PROBLEM REQUIREMENTS:
Your task is to transcribe all of the data below exactly, omitting the images.
DATA FOR REVIEW Start Marker
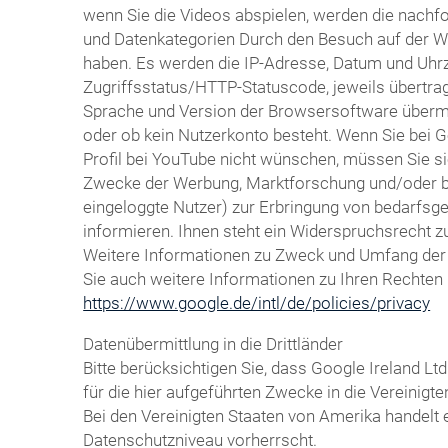
wenn Sie die Videos abspielen, werden die nachf
und Datenkategorien Durch den Besuch auf der We
haben. Es werden die IP-Adresse, Datum und Uhrze
Zugriffsstatus/HTTP-Statuscode, jeweils übertr
Sprache und Version der Browsersoftware übermitte
oder ob kein Nutzerkonto besteht. Wenn Sie bei 
Profil bei YouTube nicht wünschen, müssen Sie si
Zwecke der Werbung, Marktforschung und/oder bed
eingeloggte Nutzer) zur Erbringung von bedarfsg
informieren. Ihnen steht ein Widerspruchsrecht z
Weitere Informationen zu Zweck und Umfang der D
Sie auch weitere Informationen zu Ihren Rechten 
https://www.google.de/intl/de/policies/privacy
Datenübermittlung in die Drittländer
Bitte berücksichtigen Sie, dass Google Ireland
für die hier aufgeführten Zwecke in die Vereinig
Bei den Vereinigten Staaten von Amerika handelt
Datenschutzniveau vorherrscht.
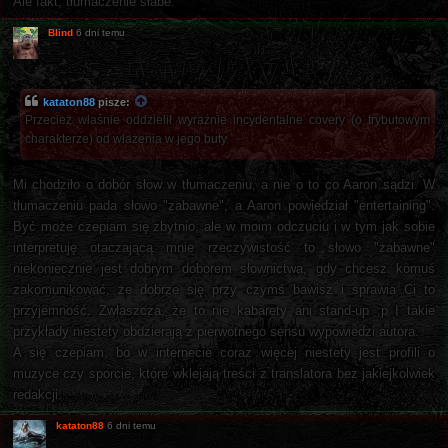
Ale fakt, tłumaczenie słabe.
Blind
6 dni temu
kataton88
pisze:
Przecież właśnie oddzielił wyraźnie incydentalne covery (o trybutowym
charakterze) od włażenia w jego buty.
Mi chodziło o dobór słow w tłumaczeniu, a nie o to co Aaron sądzi. W
tłumaczeniu pada słowo "zabawne", a Aaron powiedział "entertaining".
Być może czepiam się zbytnio, ale w moim odczuciu i w tym jak sobie
interpretuję otaczającą mnie rzeczywistość to słowo "zabawne"
niekoniecznie jest dobrym doborem słownictwa, gdy chcesz komuś
zakomunikować, że dobrze się przy czymś bawisz i sprawia Ci to
przyjemność. Zwłaszcza, że to nie kabarety ani stand-up ;p I takie
przykłady niestety obdzierają z pierwotnego sensu wypowiedzi autora.
A się czepiam, bo w internecie coraz więcej niestety jest profili o
muzyce czy sporcie, które wklejają treści z translatora bez jakiejkolwiek
redakcji.
kataton88
6 dni temu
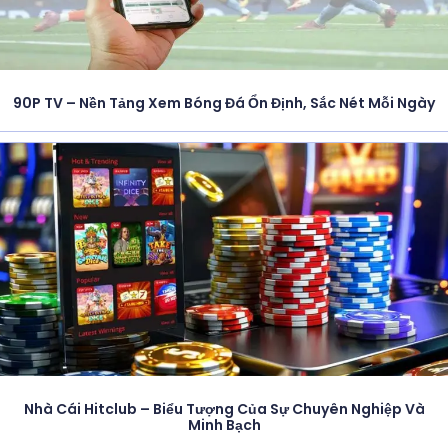
90P TV – Nền Tảng Xem Bóng Đá Ổn Định, Sắc Nét Mỗi Ngày
Nhà Cái Hitclub – Biểu Tượng Của Sự Chuyên Nghiệp Và
Minh Bạch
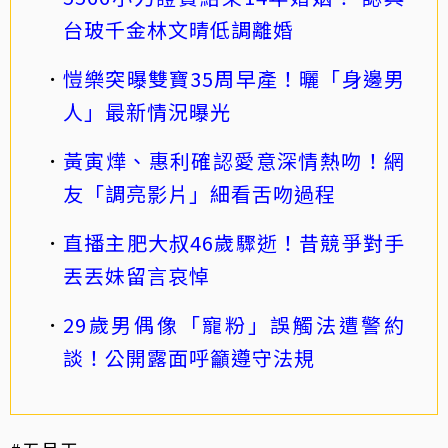
台玻千金林文晴低調離婚
愷樂突曝雙寶35周早產！曬「身邊男
人」最新情況曝光
黃寅燁、惠利確認愛意深情熱吻！網
友「調亮影片」細看舌吻過程
直播主肥大叔46歲驟逝！昔競爭對手
丟丟妹留言哀悼
29歲男偶像「寵粉」誤觸法遭警約
談！公開露面呼籲遵守法規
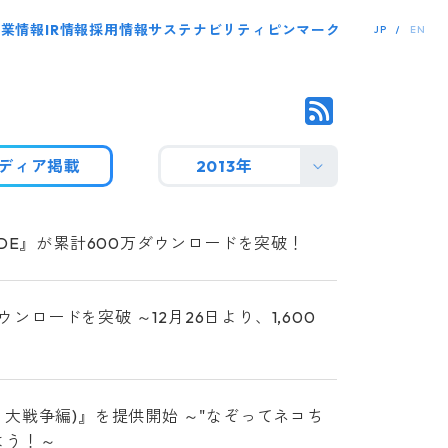
事業情報
IR情報
採用情報
サステナビリティ
ピンマーク
JP
EN
ディア掲載
2013年
DE』が累計600万ダウンロードを突破！
ンロードを突破 ～12月26日より、1,600
大戦争編)』を提供開始 ～"なぞってネコち
よう！～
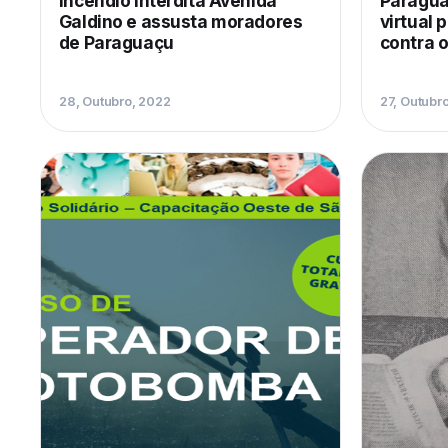
Incêndio interdita Avenida
Paragua
Galdino e assusta moradores
virtual 
de Paraguaçu
contra 
28, Outubro, 2022
27, Outubr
DATA FOR REVIEW End Marker
SOLUTION:
wenn Sie die Videos abspielen, werden die nachf
und Datenkategorien Durch den Besuch auf der We
haben. Es werden die IP-Adresse, Datum und Uhrze
Zugriffsstatus/HTTP-Statuscode, jeweils übertr
Sprache und Version der Browsersoftware übermitte
oder ob kein Nutzerkonto besteht. Wenn Sie bei 
Profil bei YouTube nicht wünschen, müssen Sie si
Zwecke der Werbung, Marktforschung und/oder bed
eingeloggte Nutzer) zur Erbringung von bedarfsg
informieren. Ihnen steht ein Widerspruchsrecht z
Weitere Informationen zu Zweck und Umfang der D
Sie auch weitere Informationen zu Ihren Rechten 
https://www.google.de/intl/de/policies/privacy
Datenübermittlung in die Drittländer
Bitte berücksichtigen Sie, dass Google Ireland
für die hier aufgeführten Zwecke in die Vereinig
Bei den Vereinigten Staaten von Amerika handelt
Datenschutzniveau vorherrscht.
Ale fakt, tłumaczenie słabe.
Blind
6 dni temu
kataton88
pisze:
Przecież właśnie oddzielił wyraźnie incydentalne covery (o trybutowym
charakterze) od włażenia w jego buty.
Mi chodziło o dobór słow w tłumaczeniu, a nie o to co Aaron sądzi. W
tłumaczeniu pada słowo "zabawne", a Aaron powiedział "entertaining".
Być może czepiam się zbytnio, ale w moim odczuciu i w tym jak sobie
interpretuję otaczającą mnie rzeczywistość to słowo "zabawne"
niekoniecznie jest dobrym doborem słownictwa, gdy chcesz komuś
zakomunikować, że dobrze się przy czymś bawisz i sprawia Ci to
przyjemność. Zwłaszcza, że to nie kabarety ani stand-up ;p I takie
przykłady niestety obdzierają z pierwotnego sensu wypowiedzi autora.
A się czepiam, bo w internecie coraz więcej niestety jest profili o
muzyce czy sporcie, które wklejają treści z translatora bez jakiejkolwiek
redakcji.
kataton88
6 dni temu
90P TV – Nền Tảng Xem Bóng Đá Ổn Định, Sắc Nét Mỗi Ngày
Nhà Cái Hitclub – Biểu Tượng Của Sự Chuyên Nghiệp Và
Minh Bạch
台玻千金林文晴低調離婚
愷樂突曝雙寶35周早產！曬「身邊男
人」最新情況曝光
黃寅燁、惠利確認愛意深情熱吻！網
友「調亮影片」細看舌吻過程
直播主肥大叔46歲驟逝！昔競爭對手
丟丟妹留言哀悼
29歲男偶像「寵粉」誤觸法遭警約
談！公開露面呼籲遵守法規
事業情報
IR情報
採用情報
サステナビリティ
ピンマーク
JP
EN
ディア掲載
2013年
DE』が累計600万ダウンロードを突破！
ンロードを突破 ～12月26日より、1,600
大戦争編)』を提供開始 ～"なぞってネコち
よう！～
Incêndio interdita Avenida
Paragua
Galdino e assusta moradores
virtual 
de Paraguaçu
contra 
28, Outubro, 2022
27, Outubr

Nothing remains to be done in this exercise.